__Dataset content__.
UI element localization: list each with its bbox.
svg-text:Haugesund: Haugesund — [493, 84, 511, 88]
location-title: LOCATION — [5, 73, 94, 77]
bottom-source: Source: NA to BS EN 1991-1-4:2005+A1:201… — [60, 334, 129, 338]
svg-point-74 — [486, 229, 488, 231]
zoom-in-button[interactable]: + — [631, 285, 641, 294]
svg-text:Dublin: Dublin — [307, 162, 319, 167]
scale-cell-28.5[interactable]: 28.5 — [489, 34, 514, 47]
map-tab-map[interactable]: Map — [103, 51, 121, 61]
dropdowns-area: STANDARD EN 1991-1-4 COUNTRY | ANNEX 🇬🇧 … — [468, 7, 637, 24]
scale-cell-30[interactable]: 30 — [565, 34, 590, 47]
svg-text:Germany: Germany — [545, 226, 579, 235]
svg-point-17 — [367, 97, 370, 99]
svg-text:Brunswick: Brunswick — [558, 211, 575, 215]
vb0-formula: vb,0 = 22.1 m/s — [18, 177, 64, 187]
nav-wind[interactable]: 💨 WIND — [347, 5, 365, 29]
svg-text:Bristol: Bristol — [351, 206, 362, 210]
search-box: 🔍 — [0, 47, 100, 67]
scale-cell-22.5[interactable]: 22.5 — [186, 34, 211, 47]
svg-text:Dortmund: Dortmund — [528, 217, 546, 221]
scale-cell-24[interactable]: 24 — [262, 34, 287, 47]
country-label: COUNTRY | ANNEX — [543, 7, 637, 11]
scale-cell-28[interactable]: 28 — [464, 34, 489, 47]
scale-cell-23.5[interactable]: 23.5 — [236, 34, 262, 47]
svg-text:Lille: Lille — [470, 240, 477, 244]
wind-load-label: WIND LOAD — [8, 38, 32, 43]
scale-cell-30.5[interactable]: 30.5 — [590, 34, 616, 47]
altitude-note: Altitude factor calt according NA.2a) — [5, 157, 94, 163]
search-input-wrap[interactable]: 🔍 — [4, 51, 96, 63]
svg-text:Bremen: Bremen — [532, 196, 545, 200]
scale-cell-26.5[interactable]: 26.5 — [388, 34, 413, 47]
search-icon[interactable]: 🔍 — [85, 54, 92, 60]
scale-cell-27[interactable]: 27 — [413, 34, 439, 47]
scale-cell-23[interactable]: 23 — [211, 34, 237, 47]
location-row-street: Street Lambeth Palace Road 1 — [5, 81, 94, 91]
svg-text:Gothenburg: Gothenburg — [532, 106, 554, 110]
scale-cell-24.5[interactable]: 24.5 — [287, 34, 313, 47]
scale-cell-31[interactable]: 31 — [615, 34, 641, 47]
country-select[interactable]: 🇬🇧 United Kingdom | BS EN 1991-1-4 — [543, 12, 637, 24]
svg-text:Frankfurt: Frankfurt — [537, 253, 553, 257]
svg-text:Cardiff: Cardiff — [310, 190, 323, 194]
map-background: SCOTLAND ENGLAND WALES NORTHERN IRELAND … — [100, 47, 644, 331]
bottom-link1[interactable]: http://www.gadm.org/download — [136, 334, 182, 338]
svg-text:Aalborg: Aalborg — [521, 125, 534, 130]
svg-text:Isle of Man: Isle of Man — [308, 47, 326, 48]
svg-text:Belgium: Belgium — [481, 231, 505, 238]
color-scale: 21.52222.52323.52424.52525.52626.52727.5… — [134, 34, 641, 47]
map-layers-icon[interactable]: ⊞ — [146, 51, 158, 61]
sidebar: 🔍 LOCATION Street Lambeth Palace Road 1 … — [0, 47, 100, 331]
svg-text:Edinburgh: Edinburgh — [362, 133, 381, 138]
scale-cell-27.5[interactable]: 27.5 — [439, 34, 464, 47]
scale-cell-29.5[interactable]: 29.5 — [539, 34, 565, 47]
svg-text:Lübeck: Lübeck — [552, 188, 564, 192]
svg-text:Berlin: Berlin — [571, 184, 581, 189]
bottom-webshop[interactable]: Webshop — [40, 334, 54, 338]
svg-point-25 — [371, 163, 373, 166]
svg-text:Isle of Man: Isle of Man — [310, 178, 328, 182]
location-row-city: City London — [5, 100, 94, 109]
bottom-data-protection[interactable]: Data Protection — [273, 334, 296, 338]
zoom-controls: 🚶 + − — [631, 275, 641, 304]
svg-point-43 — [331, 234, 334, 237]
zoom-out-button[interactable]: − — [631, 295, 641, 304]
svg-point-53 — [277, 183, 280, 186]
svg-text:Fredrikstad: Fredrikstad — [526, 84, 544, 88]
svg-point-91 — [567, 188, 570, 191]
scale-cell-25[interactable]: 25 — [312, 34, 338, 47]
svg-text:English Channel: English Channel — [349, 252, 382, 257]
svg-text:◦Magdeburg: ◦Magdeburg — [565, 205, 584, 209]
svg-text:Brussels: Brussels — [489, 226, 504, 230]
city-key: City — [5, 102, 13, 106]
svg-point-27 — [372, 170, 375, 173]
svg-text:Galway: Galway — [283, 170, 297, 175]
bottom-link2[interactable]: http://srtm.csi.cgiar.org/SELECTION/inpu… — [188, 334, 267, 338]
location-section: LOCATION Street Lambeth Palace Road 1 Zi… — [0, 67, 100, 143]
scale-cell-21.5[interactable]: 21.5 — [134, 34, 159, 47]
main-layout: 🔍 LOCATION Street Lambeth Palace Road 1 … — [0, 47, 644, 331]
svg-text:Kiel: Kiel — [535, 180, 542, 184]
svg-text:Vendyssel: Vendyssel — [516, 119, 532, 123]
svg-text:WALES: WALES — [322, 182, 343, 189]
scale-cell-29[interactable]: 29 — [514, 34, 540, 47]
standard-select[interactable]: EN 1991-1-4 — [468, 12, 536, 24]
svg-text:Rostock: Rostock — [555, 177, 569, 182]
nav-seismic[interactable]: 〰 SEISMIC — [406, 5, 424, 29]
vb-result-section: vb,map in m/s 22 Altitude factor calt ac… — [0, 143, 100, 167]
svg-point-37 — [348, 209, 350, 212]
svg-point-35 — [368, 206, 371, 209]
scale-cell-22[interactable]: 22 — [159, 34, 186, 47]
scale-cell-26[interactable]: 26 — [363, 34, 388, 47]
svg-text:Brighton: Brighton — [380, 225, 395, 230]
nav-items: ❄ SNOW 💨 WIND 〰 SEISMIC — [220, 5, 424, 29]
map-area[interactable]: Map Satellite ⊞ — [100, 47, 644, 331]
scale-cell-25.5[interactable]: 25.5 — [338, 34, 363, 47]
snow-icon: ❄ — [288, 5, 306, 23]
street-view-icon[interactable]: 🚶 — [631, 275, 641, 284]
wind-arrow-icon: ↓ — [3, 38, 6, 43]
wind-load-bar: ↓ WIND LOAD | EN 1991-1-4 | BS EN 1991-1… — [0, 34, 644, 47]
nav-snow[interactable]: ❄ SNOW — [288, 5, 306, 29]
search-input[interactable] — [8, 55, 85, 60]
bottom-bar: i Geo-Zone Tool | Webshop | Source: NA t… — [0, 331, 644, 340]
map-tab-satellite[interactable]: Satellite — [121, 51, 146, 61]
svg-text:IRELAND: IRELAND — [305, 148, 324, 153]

__Task brief__.
Your task is to retype the data exactly, with no line missing.

__Expected output__.
UI element localization: list each with its bbox.
svg-text:Haugesund: Haugesund — [493, 84, 511, 88]
location-title: LOCATION — [5, 73, 94, 77]
bottom-source: Source: NA to BS EN 1991-1-4:2005+A1:201… — [60, 334, 129, 338]
svg-point-74 — [486, 229, 488, 231]
zoom-in-button[interactable]: + — [631, 285, 641, 294]
svg-text:Dublin: Dublin — [307, 162, 319, 167]
scale-cell-28.5[interactable]: 28.5 — [489, 34, 514, 47]
map-tab-map[interactable]: Map — [103, 51, 121, 61]
dropdowns-area: STANDARD EN 1991-1-4 COUNTRY | ANNEX 🇬🇧 … — [468, 7, 637, 24]
scale-cell-30[interactable]: 30 — [565, 34, 590, 47]
svg-text:Germany: Germany — [545, 226, 579, 235]
svg-point-17 — [367, 97, 370, 99]
svg-text:Brunswick: Brunswick — [558, 211, 575, 215]
vb0-formula: vb,0 = 22.1 m/s — [18, 177, 64, 187]
nav-wind[interactable]: 💨 WIND — [347, 5, 365, 29]
svg-text:Bristol: Bristol — [351, 206, 362, 210]
search-box: 🔍 — [0, 47, 100, 67]
scale-cell-22.5[interactable]: 22.5 — [186, 34, 211, 47]
svg-text:Dortmund: Dortmund — [528, 217, 546, 221]
scale-cell-24[interactable]: 24 — [262, 34, 287, 47]
country-label: COUNTRY | ANNEX — [543, 7, 637, 11]
scale-cell-28[interactable]: 28 — [464, 34, 489, 47]
scale-cell-23.5[interactable]: 23.5 — [236, 34, 262, 47]
svg-text:Lille: Lille — [470, 240, 477, 244]
wind-load-label: WIND LOAD — [8, 38, 32, 43]
scale-cell-30.5[interactable]: 30.5 — [590, 34, 616, 47]
altitude-note: Altitude factor calt according NA.2a) — [5, 157, 94, 163]
search-input-wrap[interactable]: 🔍 — [4, 51, 96, 63]
svg-text:Bremen: Bremen — [532, 196, 545, 200]
scale-cell-26.5[interactable]: 26.5 — [388, 34, 413, 47]
search-icon[interactable]: 🔍 — [85, 54, 92, 60]
scale-cell-27[interactable]: 27 — [413, 34, 439, 47]
scale-cell-23[interactable]: 23 — [211, 34, 237, 47]
location-row-street: Street Lambeth Palace Road 1 — [5, 81, 94, 91]
svg-text:Gothenburg: Gothenburg — [532, 106, 554, 110]
scale-cell-24.5[interactable]: 24.5 — [287, 34, 313, 47]
scale-cell-31[interactable]: 31 — [615, 34, 641, 47]
country-select[interactable]: 🇬🇧 United Kingdom | BS EN 1991-1-4 — [543, 12, 637, 24]
svg-text:Frankfurt: Frankfurt — [537, 253, 553, 257]
svg-text:Cardiff: Cardiff — [310, 190, 323, 194]
map-background: SCOTLAND ENGLAND WALES NORTHERN IRELAND … — [100, 47, 644, 331]
bottom-link1[interactable]: http://www.gadm.org/download — [136, 334, 182, 338]
svg-text:Aalborg: Aalborg — [521, 125, 534, 130]
svg-text:Isle of Man: Isle of Man — [308, 47, 326, 48]
svg-text:Belgium: Belgium — [481, 231, 505, 238]
color-scale: 21.52222.52323.52424.52525.52626.52727.5… — [134, 34, 641, 47]
map-layers-icon[interactable]: ⊞ — [146, 51, 158, 61]
sidebar: 🔍 LOCATION Street Lambeth Palace Road 1 … — [0, 47, 100, 331]
svg-text:Edinburgh: Edinburgh — [362, 133, 381, 138]
scale-cell-27.5[interactable]: 27.5 — [439, 34, 464, 47]
scale-cell-29.5[interactable]: 29.5 — [539, 34, 565, 47]
svg-text:Lübeck: Lübeck — [552, 188, 564, 192]
svg-text:Berlin: Berlin — [571, 184, 581, 189]
bottom-webshop[interactable]: Webshop — [40, 334, 54, 338]
svg-point-25 — [371, 163, 373, 166]
svg-text:Isle of Man: Isle of Man — [310, 178, 328, 182]
location-row-city: City London — [5, 100, 94, 109]
bottom-data-protection[interactable]: Data Protection — [273, 334, 296, 338]
zoom-controls: 🚶 + − — [631, 275, 641, 304]
svg-point-43 — [331, 234, 334, 237]
zoom-out-button[interactable]: − — [631, 295, 641, 304]
svg-point-53 — [277, 183, 280, 186]
svg-text:Fredrikstad: Fredrikstad — [526, 84, 544, 88]
svg-point-91 — [567, 188, 570, 191]
scale-cell-25[interactable]: 25 — [312, 34, 338, 47]
svg-text:English Channel: English Channel — [349, 252, 382, 257]
svg-text:◦Magdeburg: ◦Magdeburg — [565, 205, 584, 209]
svg-text:Brussels: Brussels — [489, 226, 504, 230]
city-key: City — [5, 102, 13, 106]
svg-point-27 — [372, 170, 375, 173]
svg-text:Galway: Galway — [283, 170, 297, 175]
bottom-link2[interactable]: http://srtm.csi.cgiar.org/SELECTION/inpu… — [188, 334, 267, 338]
location-section: LOCATION Street Lambeth Palace Road 1 Zi… — [0, 67, 100, 143]
scale-cell-21.5[interactable]: 21.5 — [134, 34, 159, 47]
main-layout: 🔍 LOCATION Street Lambeth Palace Road 1 … — [0, 47, 644, 331]
svg-text:Kiel: Kiel — [535, 180, 542, 184]
svg-text:Vendyssel: Vendyssel — [516, 119, 532, 123]
svg-text:WALES: WALES — [322, 182, 343, 189]
scale-cell-29[interactable]: 29 — [514, 34, 540, 47]
standard-select[interactable]: EN 1991-1-4 — [468, 12, 536, 24]
svg-text:Rostock: Rostock — [555, 177, 569, 182]
nav-seismic[interactable]: 〰 SEISMIC — [406, 5, 424, 29]
vb-result-section: vb,map in m/s 22 Altitude factor calt ac… — [0, 143, 100, 167]
svg-point-37 — [348, 209, 350, 212]
svg-point-35 — [368, 206, 371, 209]
scale-cell-22[interactable]: 22 — [159, 34, 186, 47]
scale-cell-26[interactable]: 26 — [363, 34, 388, 47]
svg-text:Brighton: Brighton — [380, 225, 395, 230]
nav-items: ❄ SNOW 💨 WIND 〰 SEISMIC — [220, 5, 424, 29]
map-area[interactable]: Map Satellite ⊞ — [100, 47, 644, 331]
scale-cell-25.5[interactable]: 25.5 — [338, 34, 363, 47]
snow-icon: ❄ — [288, 5, 306, 23]
street-view-icon[interactable]: 🚶 — [631, 275, 641, 284]
wind-arrow-icon: ↓ — [3, 38, 6, 43]
wind-load-bar: ↓ WIND LOAD | EN 1991-1-4 | BS EN 1991-1… — [0, 34, 644, 47]
nav-snow[interactable]: ❄ SNOW — [288, 5, 306, 29]
search-input[interactable] — [8, 55, 85, 60]
bottom-bar: i Geo-Zone Tool | Webshop | Source: NA t… — [0, 331, 644, 340]
map-tab-satellite[interactable]: Satellite — [121, 51, 146, 61]
svg-text:IRELAND: IRELAND — [305, 148, 324, 153]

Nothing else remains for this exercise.